Celle-ci s'est "félicitée d'une très forte augmentation des voix FN entre les tours, quelle que soit la configuration". "Il y a bien un vote d'adhésion", a-t-elle dit.

La majorité s'est dite "un petit peu déçue", le patron de l'UMP Jean-François Copé estimant dans le même temps que le PS était "très loin" des résultats qu'il escomptait.
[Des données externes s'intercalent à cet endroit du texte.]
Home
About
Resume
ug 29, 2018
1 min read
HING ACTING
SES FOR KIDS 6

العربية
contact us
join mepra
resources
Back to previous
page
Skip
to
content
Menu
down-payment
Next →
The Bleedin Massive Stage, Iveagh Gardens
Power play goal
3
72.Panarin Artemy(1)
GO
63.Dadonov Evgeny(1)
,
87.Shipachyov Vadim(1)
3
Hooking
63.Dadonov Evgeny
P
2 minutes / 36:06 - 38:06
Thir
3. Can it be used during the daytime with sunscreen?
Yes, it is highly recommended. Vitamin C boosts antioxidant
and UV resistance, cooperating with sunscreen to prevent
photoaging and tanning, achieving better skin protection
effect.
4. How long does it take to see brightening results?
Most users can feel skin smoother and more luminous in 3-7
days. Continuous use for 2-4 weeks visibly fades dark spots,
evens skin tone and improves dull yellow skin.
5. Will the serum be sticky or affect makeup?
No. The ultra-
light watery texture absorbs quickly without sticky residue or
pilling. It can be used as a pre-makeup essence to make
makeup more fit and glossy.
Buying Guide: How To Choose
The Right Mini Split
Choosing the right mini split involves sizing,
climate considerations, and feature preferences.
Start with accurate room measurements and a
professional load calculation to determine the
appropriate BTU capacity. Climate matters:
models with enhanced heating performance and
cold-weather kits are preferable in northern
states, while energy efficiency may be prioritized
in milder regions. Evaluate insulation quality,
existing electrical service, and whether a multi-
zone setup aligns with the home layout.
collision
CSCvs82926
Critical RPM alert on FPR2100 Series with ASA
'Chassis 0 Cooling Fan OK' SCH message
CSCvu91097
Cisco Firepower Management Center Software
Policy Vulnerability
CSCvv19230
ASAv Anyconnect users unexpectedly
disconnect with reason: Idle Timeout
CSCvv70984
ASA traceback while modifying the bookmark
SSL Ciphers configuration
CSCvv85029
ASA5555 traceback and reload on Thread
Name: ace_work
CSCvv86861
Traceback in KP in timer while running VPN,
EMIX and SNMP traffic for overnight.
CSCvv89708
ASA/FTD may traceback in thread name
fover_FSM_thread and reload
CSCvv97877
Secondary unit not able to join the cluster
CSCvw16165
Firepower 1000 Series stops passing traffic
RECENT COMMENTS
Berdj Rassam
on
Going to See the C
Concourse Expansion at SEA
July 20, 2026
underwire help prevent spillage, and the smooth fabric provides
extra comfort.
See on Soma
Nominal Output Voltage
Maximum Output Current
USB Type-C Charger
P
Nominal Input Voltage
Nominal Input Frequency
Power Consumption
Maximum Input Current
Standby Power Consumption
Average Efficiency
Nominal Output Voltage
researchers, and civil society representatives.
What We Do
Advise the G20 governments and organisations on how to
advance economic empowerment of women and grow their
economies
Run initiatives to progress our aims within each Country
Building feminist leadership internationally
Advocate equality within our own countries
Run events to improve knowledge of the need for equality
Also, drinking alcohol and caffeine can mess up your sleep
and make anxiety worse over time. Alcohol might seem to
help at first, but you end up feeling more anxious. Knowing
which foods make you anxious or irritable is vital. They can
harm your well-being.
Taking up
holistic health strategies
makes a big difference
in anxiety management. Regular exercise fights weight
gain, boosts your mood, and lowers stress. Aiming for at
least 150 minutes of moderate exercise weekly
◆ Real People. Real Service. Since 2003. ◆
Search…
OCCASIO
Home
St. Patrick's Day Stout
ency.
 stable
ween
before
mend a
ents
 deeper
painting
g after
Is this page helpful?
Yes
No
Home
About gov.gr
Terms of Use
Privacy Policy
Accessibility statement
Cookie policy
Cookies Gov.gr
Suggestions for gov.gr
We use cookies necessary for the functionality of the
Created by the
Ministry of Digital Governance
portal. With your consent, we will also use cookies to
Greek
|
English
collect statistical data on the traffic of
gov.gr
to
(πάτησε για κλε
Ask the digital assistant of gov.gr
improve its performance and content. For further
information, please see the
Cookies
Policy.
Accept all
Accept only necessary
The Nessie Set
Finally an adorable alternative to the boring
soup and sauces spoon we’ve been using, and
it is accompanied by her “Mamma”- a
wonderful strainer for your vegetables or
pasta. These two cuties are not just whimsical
"A droite, on doit tirer tous les enseignements de ces résultats et on va évidemment le faire, notamment par rapport à la poussée du Front national", a-t-il ajouté, alors que même dans son fief de Meaux (Seine-et-Marne) le parti d'extrême droite a réalisé une percée.

"La gauche progresse mais le recul de la majorité est moins important qu'annoncé", a commenté le Premier ministre François Fillon.

3.124 candidats se disputaient les 1.566 cantons encore à pourvoir dans tous les départements, sauf Paris. 460 conseillers généraux ont été élus dès le premier tour. L'élection des nouveaux présidents de conseils généraux aura lieu jeudi.